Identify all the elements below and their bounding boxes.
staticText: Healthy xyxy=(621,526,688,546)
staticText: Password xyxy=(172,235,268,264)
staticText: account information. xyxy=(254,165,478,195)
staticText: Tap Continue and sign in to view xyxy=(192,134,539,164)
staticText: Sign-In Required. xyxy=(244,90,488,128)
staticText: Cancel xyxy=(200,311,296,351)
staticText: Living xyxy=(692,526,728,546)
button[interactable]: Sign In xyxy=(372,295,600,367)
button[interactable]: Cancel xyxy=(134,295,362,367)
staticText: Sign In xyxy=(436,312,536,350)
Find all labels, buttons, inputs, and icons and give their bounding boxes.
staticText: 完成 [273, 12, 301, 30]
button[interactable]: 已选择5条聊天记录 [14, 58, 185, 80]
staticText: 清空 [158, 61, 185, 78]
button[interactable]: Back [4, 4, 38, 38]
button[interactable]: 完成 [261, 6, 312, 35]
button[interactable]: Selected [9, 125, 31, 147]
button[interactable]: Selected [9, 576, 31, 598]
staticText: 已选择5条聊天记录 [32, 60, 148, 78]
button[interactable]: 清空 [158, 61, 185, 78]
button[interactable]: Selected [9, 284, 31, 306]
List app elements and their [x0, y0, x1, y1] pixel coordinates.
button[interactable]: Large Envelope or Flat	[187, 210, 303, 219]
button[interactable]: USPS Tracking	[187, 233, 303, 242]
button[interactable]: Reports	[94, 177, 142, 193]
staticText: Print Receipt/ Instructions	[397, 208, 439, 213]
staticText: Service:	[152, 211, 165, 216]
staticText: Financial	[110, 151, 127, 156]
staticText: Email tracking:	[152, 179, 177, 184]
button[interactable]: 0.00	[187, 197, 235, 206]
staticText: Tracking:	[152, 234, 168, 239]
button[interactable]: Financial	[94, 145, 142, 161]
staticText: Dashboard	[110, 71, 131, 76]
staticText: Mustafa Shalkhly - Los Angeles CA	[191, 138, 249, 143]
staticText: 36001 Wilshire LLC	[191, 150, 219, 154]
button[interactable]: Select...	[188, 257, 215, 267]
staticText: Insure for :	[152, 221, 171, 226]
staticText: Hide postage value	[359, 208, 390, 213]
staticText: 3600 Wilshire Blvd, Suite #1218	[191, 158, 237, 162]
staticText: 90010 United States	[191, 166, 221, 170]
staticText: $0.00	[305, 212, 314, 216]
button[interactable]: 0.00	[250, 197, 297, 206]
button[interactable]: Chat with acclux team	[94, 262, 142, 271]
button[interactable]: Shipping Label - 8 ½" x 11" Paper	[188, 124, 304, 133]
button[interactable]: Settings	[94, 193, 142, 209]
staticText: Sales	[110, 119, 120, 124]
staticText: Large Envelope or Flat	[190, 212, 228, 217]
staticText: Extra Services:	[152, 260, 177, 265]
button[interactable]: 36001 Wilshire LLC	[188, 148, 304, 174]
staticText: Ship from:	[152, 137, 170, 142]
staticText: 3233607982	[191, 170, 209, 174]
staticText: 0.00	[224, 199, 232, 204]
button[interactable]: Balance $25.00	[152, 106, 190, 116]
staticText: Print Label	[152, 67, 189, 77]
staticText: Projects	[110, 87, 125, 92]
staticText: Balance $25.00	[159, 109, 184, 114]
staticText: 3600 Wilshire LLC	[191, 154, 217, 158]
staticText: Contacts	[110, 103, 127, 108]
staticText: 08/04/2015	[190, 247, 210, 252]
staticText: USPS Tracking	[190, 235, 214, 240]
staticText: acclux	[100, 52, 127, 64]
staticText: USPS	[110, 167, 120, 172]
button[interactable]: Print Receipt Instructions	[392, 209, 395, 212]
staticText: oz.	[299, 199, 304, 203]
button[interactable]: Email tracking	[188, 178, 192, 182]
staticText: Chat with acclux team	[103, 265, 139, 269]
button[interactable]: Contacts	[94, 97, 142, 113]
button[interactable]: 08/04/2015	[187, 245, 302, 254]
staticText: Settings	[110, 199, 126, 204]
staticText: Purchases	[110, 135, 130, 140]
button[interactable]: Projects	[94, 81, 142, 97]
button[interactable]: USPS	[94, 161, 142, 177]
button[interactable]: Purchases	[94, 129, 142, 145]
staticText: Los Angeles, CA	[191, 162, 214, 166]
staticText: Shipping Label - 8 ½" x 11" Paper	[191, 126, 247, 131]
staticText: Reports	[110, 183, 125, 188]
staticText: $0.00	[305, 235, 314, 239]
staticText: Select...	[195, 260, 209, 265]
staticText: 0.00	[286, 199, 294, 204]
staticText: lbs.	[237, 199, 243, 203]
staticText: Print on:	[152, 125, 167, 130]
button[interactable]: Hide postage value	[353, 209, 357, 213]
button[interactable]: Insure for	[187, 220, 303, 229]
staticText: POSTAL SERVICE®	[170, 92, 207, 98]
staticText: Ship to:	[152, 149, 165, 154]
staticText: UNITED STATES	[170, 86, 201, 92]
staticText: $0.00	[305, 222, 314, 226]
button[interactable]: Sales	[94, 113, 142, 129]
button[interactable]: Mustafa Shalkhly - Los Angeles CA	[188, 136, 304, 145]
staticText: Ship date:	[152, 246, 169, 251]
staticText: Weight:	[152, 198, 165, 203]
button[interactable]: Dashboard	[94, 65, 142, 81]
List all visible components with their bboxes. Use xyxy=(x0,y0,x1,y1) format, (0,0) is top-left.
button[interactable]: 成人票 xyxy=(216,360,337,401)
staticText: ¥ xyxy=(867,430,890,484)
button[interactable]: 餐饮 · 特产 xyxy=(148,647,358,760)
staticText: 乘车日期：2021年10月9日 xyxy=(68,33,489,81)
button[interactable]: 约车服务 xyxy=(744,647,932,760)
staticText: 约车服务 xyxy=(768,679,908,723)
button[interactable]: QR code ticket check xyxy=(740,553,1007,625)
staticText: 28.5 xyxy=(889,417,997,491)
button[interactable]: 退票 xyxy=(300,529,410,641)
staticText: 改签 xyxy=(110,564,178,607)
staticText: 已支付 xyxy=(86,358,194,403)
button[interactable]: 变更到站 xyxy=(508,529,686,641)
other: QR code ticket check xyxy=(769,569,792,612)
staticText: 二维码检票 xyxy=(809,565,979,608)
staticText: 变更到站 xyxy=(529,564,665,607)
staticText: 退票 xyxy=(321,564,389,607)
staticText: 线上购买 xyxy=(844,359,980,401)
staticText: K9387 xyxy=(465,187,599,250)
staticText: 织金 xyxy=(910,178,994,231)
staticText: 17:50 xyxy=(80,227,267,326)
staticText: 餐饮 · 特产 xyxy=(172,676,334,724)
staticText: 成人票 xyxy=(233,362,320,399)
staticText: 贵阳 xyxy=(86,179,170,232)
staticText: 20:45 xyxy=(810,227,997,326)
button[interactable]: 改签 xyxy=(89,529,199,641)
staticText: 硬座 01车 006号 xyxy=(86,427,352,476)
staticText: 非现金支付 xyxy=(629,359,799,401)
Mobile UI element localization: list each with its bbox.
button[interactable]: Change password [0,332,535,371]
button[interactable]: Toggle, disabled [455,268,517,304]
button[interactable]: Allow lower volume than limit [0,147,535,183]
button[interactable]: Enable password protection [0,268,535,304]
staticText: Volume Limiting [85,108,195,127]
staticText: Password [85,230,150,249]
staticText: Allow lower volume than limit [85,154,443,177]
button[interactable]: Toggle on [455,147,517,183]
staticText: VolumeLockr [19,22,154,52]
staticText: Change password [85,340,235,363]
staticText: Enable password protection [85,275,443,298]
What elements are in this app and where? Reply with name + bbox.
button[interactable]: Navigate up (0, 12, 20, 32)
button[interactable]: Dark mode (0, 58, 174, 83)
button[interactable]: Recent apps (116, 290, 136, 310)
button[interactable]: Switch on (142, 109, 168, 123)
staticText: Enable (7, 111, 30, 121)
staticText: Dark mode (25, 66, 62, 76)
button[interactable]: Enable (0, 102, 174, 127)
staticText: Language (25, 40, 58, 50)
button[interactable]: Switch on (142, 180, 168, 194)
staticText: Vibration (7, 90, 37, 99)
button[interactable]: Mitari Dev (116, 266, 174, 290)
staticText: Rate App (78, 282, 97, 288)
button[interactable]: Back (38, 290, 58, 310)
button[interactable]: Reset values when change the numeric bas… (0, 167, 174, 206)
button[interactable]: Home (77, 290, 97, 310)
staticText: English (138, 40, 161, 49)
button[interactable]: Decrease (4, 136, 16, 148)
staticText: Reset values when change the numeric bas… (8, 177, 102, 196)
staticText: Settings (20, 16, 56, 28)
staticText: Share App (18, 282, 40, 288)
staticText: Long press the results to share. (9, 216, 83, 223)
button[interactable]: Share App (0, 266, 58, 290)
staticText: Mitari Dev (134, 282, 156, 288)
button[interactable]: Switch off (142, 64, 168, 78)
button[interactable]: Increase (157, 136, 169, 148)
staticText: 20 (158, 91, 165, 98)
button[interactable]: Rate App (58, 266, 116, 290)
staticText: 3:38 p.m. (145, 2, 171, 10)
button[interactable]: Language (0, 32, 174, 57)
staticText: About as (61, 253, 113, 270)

Work order:
For this exercise, find all lines in the records containing the word "Dark" and copy them.

Answer to the exercise:
button[interactable]: Dark mode (0, 58, 174, 83)
staticText: Dark mode (25, 66, 62, 76)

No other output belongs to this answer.